It is not surprising therefore, that Booker – in and amongst a nightmare week that had BT scrambling his telephone lines – should find space in his column to remark on the vacuity of our MPs.
His piece starts, however, with the Ken Clarke show on Radio 4's Today programme, a more vacuous item it is hard to recall. This was the 12-minute interview last Thursday in which that battered old Euromaniac was excitably egged on by John Humphrys to explain why it would be "a fatal mistake" for Britain to leave the EU.
Constantly talking over Clarke, Humphrys himself even went so far in betraying his bias as to compare those calling for a referendum to the "hangers and floggers" of yesteryear.
The most dismal consequence of David Cameron's promise that we might one day have an in-out referendum has been the eruption on all sides of Europhiles suggesting not just that it would be disastrous for Britain to leave the EU, but that even to talk of a referendum is creating such a miasma of fear and uncertainty that it is already imperilling the future of Britain's economy.
But the most dismal spectacle was the week in the House of Commons, writes Booker.

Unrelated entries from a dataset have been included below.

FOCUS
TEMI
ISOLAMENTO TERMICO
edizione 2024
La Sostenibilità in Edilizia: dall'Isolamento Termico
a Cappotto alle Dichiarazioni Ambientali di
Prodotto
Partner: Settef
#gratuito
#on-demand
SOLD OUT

This began on Monday with Speaker Bercow's support for the idea that MPs should get a 30 percent pay rise, just as the rest of us are facing years of austerity.
On Tuesday, we saw Nick Clegg's Lib Dems vengefully refusing to support those promised boundary changes that might give their Tory Coalition allies 20 more seats at the next election. This prompted that admirable parliamentary commentator Quentin Letts to a wonderfully contemptuous threnody on the depths to which, in the past 20 years, he has seen Parliament sink.
This was followed on Wednesday by a six-hour debate on "Europe" in which, without exception, MPs regurgitated to an often largely empty House nothing but equally empty cliches, most so ancient that they were already familiar decades ago.
Not a single MP, Europhile or Eurosceptic, seemed to have the slightest grasp of how the EU actually works or the rules it lives by. Not one knew enough to spell out why Mr Cameron’s proposals are no more than wishful thinking.
Not one, for instance, was aware that for Cameron to get his "re-negotiation" would, under the Lisbon Treaty, require a new treaty, involving procedures so lengthy that they would last way past his 2017 deadline.
The only way he could get the negotiations he says he wants would be to invoke Article 50 of the treaty, which not a single MP seemed aware of – and which Mr Cameron has already ruled out, because it would require him first to declare Britain’s intention to leave the EU.
Concludes Booker, one of the heaviest prices we have paid for handing over the running of our country to this system centred in Brussels is that our MPs have lost all ability to think for themselves, or to do enough homework to allow them to relate to the real world.
All these sad people can think about is how they should be given a pay rise, for serving us more lamentably than any MPs in history.